Dataset entries:
§
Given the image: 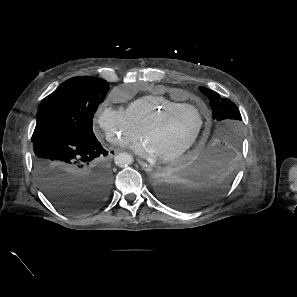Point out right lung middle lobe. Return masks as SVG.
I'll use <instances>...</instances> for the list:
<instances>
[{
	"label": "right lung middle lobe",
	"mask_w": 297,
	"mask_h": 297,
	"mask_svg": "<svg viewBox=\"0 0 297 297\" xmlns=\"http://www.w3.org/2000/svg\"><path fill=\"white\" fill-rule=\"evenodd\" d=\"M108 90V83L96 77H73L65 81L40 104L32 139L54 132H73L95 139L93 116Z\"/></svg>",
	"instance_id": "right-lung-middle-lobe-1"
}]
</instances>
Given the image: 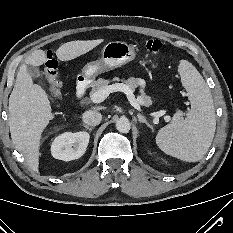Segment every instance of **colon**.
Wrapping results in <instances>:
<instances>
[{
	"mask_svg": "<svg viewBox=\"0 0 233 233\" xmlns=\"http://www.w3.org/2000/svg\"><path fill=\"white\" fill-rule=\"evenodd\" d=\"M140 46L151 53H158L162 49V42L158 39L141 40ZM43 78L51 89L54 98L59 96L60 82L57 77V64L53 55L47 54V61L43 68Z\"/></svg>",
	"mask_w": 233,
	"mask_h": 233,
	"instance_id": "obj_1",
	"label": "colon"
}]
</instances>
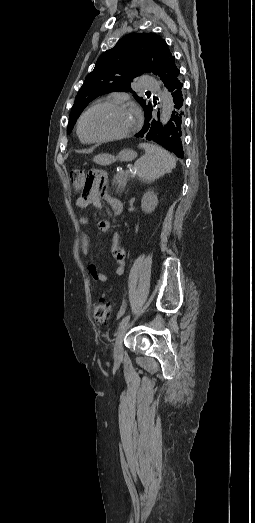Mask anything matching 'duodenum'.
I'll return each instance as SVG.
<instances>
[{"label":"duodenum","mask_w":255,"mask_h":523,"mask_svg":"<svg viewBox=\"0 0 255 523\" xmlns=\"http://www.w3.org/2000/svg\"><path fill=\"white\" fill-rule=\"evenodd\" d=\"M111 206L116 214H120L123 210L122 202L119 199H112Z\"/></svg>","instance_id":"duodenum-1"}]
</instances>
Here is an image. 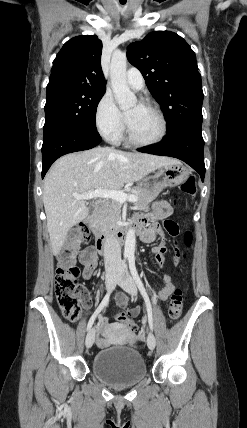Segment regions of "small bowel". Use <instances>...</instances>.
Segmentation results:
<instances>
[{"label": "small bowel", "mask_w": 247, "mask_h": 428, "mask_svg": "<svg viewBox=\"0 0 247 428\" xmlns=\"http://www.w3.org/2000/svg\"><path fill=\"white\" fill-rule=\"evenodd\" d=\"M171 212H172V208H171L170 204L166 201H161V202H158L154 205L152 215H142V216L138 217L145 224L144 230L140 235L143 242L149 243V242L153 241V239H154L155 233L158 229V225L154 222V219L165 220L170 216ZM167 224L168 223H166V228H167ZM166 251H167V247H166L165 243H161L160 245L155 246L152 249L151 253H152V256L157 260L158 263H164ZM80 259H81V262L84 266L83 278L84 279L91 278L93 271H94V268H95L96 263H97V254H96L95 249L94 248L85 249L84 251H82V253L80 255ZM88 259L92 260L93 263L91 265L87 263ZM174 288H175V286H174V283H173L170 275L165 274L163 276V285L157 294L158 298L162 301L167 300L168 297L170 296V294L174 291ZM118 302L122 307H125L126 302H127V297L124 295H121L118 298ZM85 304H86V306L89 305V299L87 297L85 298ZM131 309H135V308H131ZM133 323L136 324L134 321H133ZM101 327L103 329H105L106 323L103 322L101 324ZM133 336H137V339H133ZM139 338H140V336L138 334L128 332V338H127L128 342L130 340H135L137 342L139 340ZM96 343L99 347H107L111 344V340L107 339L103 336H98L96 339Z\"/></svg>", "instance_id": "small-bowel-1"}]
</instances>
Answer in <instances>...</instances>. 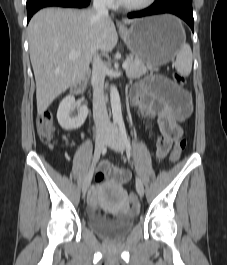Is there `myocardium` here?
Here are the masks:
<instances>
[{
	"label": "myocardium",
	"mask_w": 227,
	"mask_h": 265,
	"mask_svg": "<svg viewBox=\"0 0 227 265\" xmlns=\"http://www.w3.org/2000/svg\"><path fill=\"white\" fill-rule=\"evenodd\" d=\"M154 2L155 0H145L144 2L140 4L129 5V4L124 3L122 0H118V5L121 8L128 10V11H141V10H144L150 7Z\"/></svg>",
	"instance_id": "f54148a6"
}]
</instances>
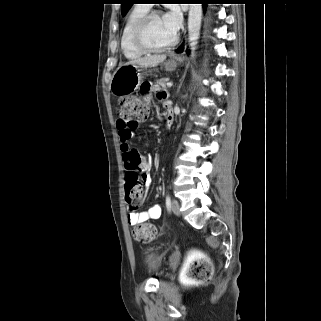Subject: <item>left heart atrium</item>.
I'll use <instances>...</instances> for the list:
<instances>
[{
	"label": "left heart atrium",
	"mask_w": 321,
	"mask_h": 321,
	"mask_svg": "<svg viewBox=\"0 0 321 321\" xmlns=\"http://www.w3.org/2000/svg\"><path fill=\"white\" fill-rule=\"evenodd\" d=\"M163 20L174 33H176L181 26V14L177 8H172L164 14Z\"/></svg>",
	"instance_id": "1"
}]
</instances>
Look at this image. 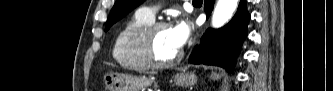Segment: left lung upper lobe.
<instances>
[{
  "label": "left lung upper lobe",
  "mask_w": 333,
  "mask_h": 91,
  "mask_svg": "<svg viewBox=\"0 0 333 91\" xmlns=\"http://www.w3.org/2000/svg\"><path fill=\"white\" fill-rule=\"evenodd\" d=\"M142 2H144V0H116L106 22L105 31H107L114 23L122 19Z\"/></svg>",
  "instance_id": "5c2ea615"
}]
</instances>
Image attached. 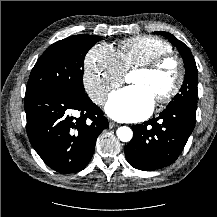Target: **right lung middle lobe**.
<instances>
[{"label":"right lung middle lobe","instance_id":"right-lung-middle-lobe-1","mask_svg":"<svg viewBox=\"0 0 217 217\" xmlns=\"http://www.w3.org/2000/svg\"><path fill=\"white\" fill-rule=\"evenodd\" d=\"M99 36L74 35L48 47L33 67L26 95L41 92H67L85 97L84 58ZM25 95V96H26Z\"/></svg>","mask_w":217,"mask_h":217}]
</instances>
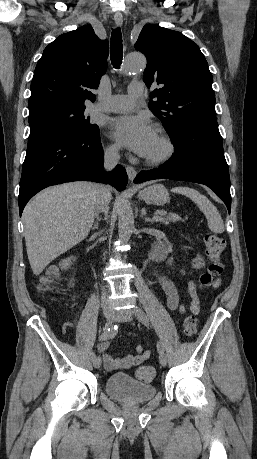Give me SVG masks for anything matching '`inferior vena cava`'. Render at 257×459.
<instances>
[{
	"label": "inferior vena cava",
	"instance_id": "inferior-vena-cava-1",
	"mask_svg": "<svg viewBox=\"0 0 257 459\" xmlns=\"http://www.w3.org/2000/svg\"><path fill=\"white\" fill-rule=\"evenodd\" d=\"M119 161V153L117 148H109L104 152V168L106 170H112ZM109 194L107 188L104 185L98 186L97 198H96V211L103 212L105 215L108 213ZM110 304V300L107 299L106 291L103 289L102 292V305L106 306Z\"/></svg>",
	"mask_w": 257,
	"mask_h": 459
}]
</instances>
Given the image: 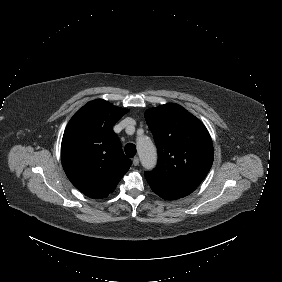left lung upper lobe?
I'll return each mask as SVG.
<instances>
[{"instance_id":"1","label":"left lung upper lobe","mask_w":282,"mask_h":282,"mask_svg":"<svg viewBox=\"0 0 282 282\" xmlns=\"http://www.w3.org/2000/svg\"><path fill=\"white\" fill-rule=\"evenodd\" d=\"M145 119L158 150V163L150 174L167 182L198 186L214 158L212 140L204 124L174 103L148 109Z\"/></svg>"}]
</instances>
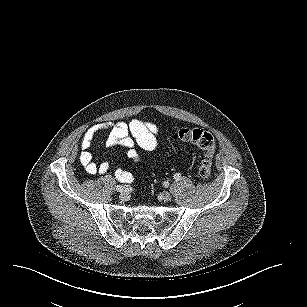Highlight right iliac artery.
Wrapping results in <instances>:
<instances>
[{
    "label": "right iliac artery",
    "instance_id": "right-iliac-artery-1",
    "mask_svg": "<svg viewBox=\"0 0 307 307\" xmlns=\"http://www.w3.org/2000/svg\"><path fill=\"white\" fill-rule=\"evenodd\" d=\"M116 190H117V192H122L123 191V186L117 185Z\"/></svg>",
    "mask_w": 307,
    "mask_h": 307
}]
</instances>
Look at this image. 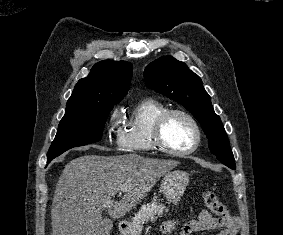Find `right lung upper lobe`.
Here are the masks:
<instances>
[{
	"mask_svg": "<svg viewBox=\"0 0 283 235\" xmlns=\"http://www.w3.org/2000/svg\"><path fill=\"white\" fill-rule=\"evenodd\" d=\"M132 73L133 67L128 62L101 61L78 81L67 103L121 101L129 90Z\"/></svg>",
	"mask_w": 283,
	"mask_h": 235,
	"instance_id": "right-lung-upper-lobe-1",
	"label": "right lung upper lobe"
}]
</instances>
§
--- Instructions for the task ---
All lines above that contain "each" are required in the answer.

--- Result of the task ---
I'll return each instance as SVG.
I'll return each mask as SVG.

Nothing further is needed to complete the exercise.